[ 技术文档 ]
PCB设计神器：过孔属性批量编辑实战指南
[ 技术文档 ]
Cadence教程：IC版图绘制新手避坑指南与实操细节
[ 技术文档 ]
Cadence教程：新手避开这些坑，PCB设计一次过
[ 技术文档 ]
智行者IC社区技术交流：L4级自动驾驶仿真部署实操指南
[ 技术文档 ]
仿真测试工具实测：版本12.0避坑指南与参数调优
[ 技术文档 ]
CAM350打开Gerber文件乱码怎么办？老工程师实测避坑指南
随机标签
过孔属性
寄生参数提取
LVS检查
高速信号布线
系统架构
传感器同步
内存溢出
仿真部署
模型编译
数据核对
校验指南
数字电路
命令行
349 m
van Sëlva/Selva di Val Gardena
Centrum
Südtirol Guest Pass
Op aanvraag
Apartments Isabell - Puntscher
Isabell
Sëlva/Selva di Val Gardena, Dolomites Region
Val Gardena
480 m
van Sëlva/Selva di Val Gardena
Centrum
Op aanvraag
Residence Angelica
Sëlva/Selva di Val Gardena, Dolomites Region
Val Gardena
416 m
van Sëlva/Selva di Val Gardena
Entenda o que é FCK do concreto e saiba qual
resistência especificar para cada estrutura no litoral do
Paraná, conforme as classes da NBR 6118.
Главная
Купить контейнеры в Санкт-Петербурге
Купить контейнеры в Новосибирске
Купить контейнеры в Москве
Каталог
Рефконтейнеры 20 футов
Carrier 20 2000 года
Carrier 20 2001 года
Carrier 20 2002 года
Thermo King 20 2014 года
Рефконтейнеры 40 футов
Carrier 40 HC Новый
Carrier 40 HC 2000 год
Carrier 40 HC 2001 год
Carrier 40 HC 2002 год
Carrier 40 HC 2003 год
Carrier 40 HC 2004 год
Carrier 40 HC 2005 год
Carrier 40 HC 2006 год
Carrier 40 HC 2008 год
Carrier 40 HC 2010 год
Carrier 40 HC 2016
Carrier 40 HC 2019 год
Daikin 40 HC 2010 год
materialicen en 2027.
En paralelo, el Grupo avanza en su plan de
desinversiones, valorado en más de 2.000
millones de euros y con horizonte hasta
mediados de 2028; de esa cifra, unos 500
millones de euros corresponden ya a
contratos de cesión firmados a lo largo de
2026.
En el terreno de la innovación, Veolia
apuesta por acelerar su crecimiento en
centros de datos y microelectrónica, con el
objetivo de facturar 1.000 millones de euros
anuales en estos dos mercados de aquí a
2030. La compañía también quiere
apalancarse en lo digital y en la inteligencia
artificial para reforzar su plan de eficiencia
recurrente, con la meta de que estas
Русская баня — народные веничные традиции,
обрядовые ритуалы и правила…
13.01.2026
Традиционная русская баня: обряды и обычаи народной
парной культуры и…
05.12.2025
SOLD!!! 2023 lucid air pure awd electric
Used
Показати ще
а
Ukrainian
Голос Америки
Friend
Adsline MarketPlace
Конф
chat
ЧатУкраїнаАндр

++++

### TASK PROMPT
Print out the records exactly as they were entered.

### RESULT OF THE EXERCISE
[ 技术文档 ]
PCB设计神器：过孔属性批量编辑实战指南
[ 技术文档 ]
Cadence教程：IC版图绘制新手避坑指南与实操细节
[ 技术文档 ]
Cadence教程：新手避开这些坑，PCB设计一次过
[ 技术文档 ]
智行者IC社区技术交流：L4级自动驾驶仿真部署实操指南
[ 技术文档 ]
仿真测试工具实测：版本12.0避坑指南与参数调优
[ 技术文档 ]
CAM350打开Gerber文件乱码怎么办？老工程师实测避坑指南
随机标签
过孔属性
寄生参数提取
LVS检查
高速信号布线
系统架构
传感器同步
内存溢出
仿真部署
模型编译
数据核对
校验指南
数字电路
命令行
349 m
van Sëlva/Selva di Val Gardena
Centrum
Südtirol Guest Pass
Op aanvraag
Apartments Isabell - Puntscher
Isabell
Sëlva/Selva di Val Gardena, Dolomites Region
Val Gardena
480 m
van Sëlva/Selva di Val Gardena
Centrum
Op aanvraag
Residence Angelica
Sëlva/Selva di Val Gardena, Dolomites Region
Val Gardena
416 m
van Sëlva/Selva di Val Gardena
Entenda o que é FCK do concreto e saiba qual
resistência especificar para cada estrutura no litoral do
Paraná, conforme as classes da NBR 6118.
Главная
Купить контейнеры в Санкт-Петербурге
Купить контейнеры в Новосибирске
Купить контейнеры в Москве
Каталог
Рефконтейнеры 20 футов
Carrier 20 2000 года
Carrier 20 2001 года
Carrier 20 2002 года
Thermo King 20 2014 года
Рефконтейнеры 40 футов
Carrier 40 HC Новый
Carrier 40 HC 2000 год
Carrier 40 HC 2001 год
Carrier 40 HC 2002 год
Carrier 40 HC 2003 год
Carrier 40 HC 2004 год
Carrier 40 HC 2005 год
Carrier 40 HC 2006 год
Carrier 40 HC 2008 год
Carrier 40 HC 2010 год
Carrier 40 HC 2016
Carrier 40 HC 2019 год
Daikin 40 HC 2010 год
materialicen en 2027.
En paralelo, el Grupo avanza en su plan de
desinversiones, valorado en más de 2.000
millones de euros y con horizonte hasta
mediados de 2028; de esa cifra, unos 500
millones de euros corresponden ya a
contratos de cesión firmados a lo largo de
2026.
En el terreno de la innovación, Veolia
apuesta por acelerar su crecimiento en
centros de datos y microelectrónica, con el
objetivo de facturar 1.000 millones de euros
anuales en estos dos mercados de aquí a
2030. La compañía también quiere
apalancarse en lo digital y en la inteligencia
artificial para reforzar su plan de eficiencia
recurrente, con la meta de que estas
Русская баня — народные веничные традиции,
обрядовые ритуалы и правила…
13.01.2026
Традиционная русская баня: обряды и обычаи народной
парной культуры и…
05.12.2025
SOLD!!! 2023 lucid air pure awd electric
Used
Показати ще
а
Ukrainian
Голос Америки
Friend
Adsline MarketPlace
Конф
chat
ЧатУкраїнаАндр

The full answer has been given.